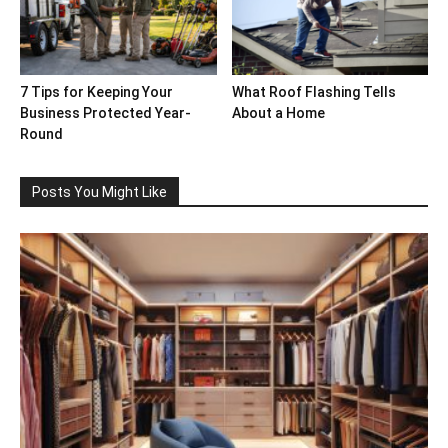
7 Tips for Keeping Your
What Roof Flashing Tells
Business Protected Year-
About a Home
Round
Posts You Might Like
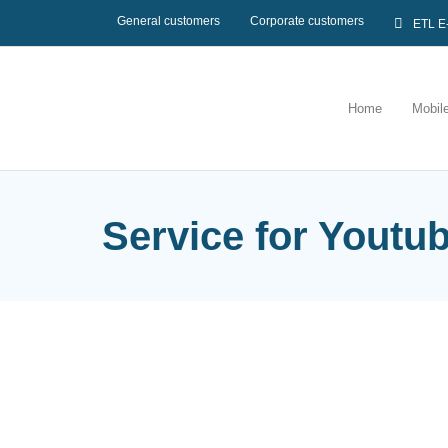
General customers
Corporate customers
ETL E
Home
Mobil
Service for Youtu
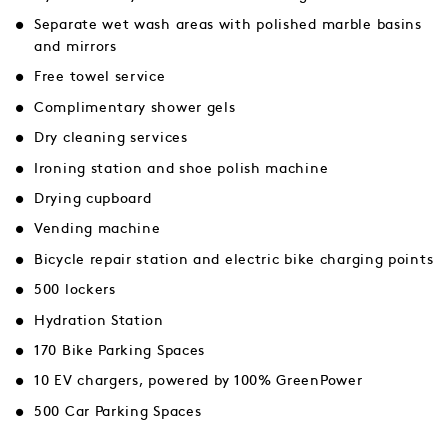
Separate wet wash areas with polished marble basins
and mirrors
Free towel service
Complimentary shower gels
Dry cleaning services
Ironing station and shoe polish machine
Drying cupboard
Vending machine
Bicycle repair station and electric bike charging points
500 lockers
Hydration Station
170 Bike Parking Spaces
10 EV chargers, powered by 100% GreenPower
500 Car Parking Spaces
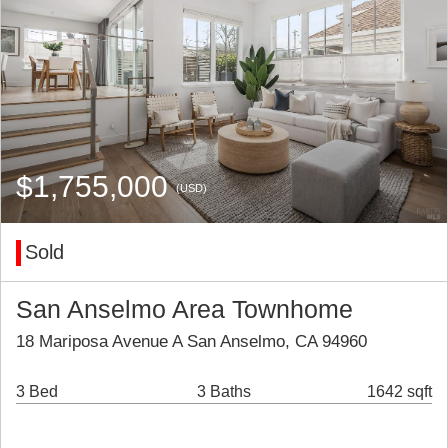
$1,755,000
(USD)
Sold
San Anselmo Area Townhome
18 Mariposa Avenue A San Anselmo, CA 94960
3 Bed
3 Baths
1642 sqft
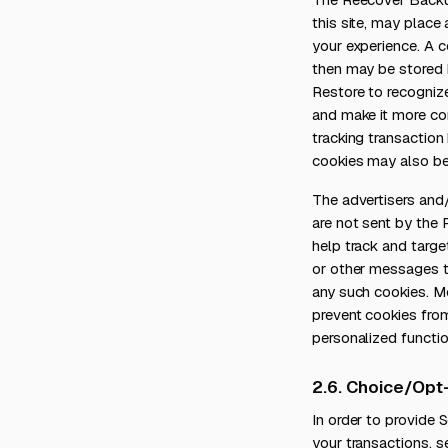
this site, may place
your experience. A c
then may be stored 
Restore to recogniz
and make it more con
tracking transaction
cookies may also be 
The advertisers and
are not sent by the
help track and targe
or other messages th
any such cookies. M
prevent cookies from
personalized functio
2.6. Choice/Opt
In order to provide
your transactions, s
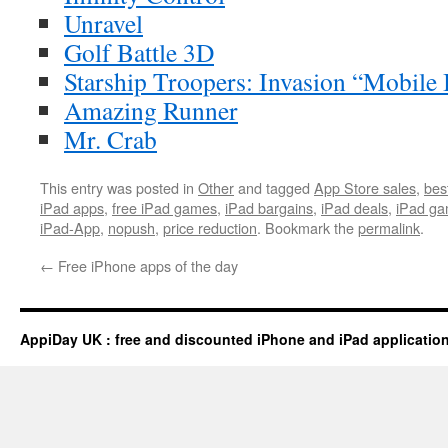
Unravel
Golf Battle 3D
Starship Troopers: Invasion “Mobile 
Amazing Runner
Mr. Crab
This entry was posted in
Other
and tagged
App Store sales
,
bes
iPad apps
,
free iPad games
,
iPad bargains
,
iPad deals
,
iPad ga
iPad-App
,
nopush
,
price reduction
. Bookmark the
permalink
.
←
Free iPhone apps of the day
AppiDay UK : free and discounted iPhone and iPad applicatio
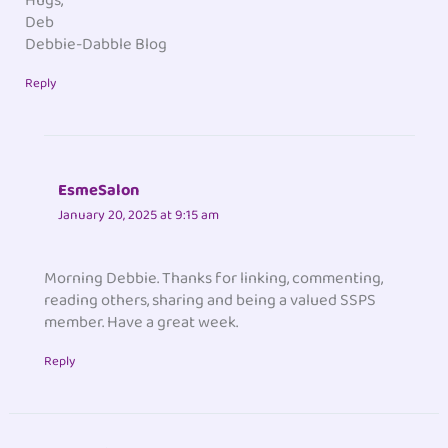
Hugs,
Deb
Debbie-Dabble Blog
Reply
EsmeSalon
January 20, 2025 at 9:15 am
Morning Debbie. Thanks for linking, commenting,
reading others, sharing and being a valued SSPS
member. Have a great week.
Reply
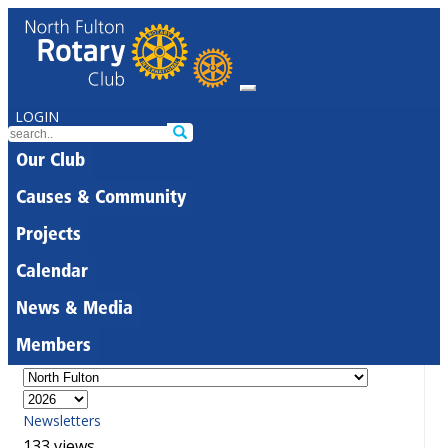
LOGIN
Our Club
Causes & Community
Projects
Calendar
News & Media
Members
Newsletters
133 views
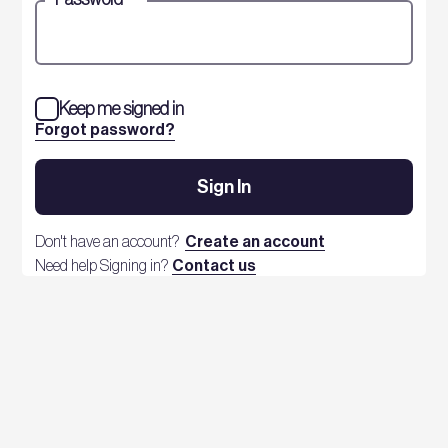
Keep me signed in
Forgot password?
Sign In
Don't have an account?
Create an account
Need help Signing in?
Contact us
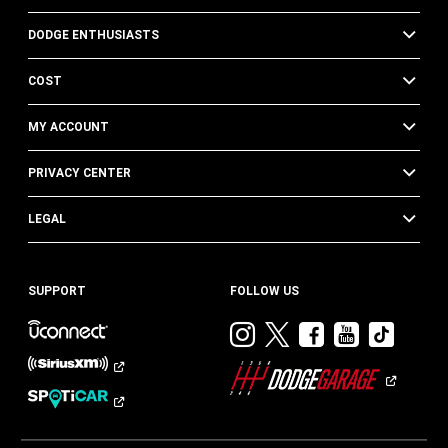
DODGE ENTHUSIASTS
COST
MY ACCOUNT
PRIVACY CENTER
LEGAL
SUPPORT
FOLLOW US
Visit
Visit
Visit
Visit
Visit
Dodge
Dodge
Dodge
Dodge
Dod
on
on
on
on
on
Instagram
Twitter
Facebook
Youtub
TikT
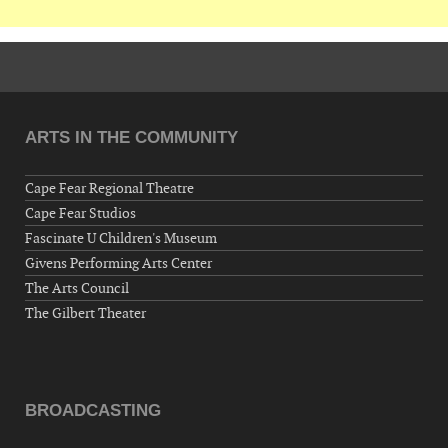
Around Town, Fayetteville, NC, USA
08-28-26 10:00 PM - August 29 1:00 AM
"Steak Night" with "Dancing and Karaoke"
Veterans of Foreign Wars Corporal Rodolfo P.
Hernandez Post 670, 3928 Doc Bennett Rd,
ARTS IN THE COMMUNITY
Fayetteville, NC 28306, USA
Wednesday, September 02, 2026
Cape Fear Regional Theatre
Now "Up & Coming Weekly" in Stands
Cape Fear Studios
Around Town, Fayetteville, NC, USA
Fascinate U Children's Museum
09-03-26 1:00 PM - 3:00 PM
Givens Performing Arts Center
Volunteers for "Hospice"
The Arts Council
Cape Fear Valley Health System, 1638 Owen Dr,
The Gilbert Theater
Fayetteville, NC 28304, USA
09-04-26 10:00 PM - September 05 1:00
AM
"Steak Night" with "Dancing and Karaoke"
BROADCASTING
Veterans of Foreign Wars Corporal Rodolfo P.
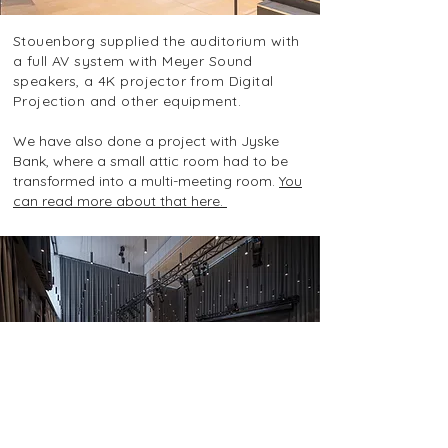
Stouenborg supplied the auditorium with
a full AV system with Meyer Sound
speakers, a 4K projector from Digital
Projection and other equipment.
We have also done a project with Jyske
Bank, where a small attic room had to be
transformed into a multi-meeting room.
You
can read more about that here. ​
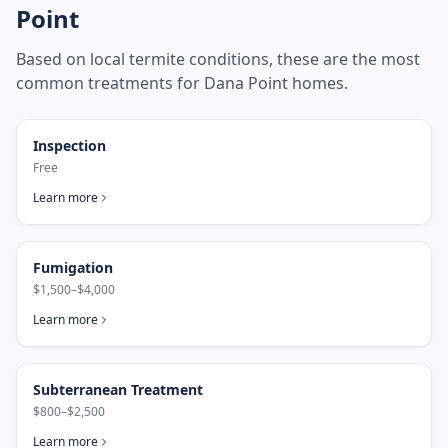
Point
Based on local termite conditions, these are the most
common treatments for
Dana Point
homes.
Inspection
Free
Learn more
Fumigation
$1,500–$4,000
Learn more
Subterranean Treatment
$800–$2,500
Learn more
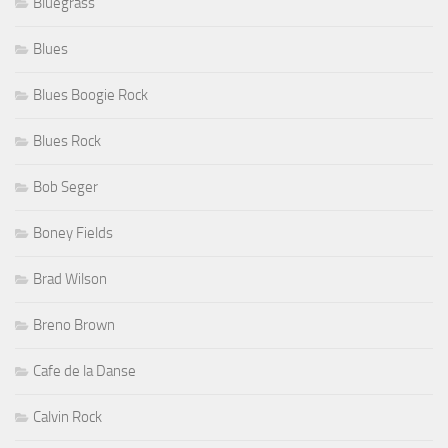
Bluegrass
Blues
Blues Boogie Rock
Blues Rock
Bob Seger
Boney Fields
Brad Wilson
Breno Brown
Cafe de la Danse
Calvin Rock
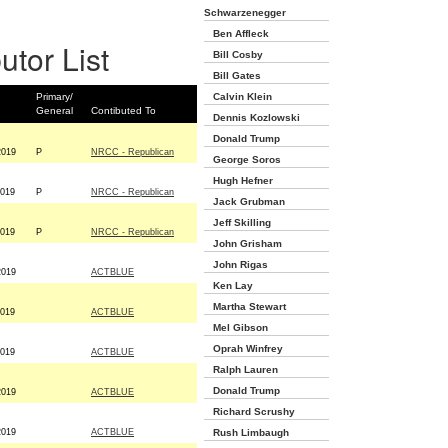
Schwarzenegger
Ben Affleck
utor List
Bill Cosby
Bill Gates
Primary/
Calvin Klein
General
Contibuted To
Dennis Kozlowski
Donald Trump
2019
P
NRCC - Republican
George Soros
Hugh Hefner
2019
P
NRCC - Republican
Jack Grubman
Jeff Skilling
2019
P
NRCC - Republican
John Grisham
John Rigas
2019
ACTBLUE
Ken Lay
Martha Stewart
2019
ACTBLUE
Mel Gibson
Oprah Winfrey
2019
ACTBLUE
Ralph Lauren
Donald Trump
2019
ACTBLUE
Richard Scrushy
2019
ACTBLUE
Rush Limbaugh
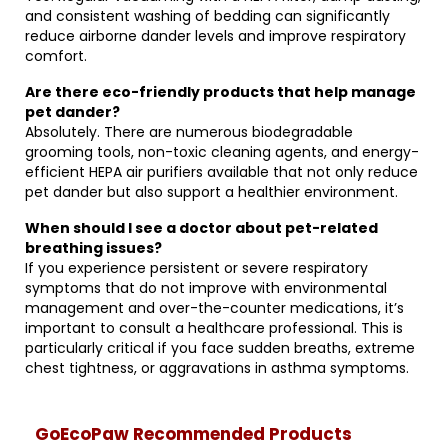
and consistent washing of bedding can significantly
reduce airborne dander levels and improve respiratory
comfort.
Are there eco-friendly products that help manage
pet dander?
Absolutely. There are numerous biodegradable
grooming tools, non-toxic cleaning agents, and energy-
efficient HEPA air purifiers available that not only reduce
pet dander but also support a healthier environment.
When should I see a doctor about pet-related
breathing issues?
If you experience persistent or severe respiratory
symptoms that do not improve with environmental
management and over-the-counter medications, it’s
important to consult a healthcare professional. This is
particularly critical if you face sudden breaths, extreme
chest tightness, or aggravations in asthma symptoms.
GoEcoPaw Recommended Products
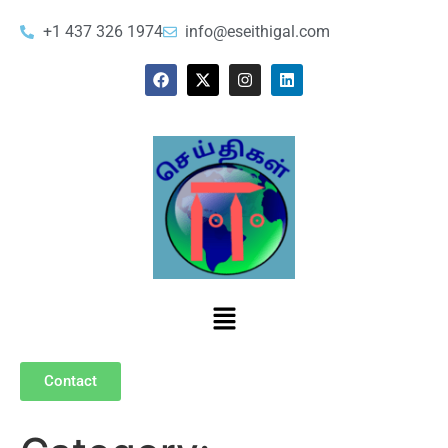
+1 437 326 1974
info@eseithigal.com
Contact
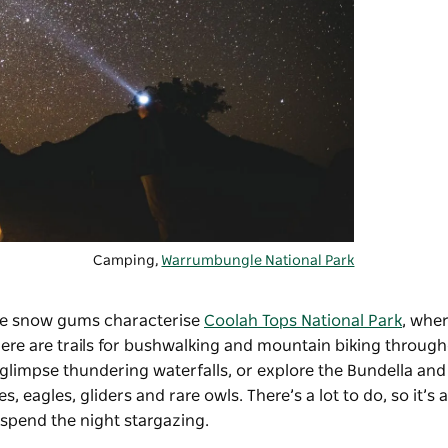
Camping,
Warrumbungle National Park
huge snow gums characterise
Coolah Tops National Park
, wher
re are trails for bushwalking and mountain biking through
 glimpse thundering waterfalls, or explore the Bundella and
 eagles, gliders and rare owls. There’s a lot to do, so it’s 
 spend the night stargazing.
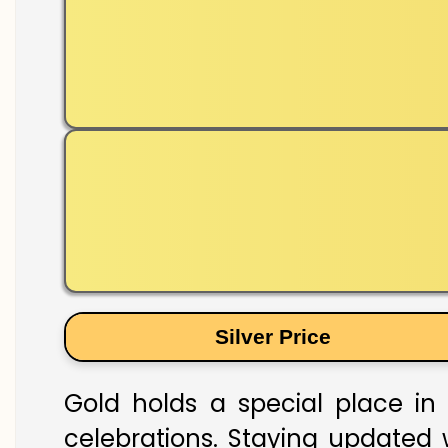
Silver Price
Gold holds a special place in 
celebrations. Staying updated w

> TASK GOAL
Leave out the pictures. Transcribe only the lines above, from the first through the one that contains "Vending machine".

> SOLUTION TO THE PROBLEM
7 Tips for Keeping Your
What Roof Flashing Tells
Business Protected Year-
About a Home
Round
Posts You Might Like
General customers
Corporate customers
ETL E
Home
Mobil
Service for Youtu
Separate wet wash areas with polished marble basins
and mirrors
Free towel service
Complimentary shower gels
Dry cleaning services
Ironing station and shoe polish machine
Drying cupboard
Vending machine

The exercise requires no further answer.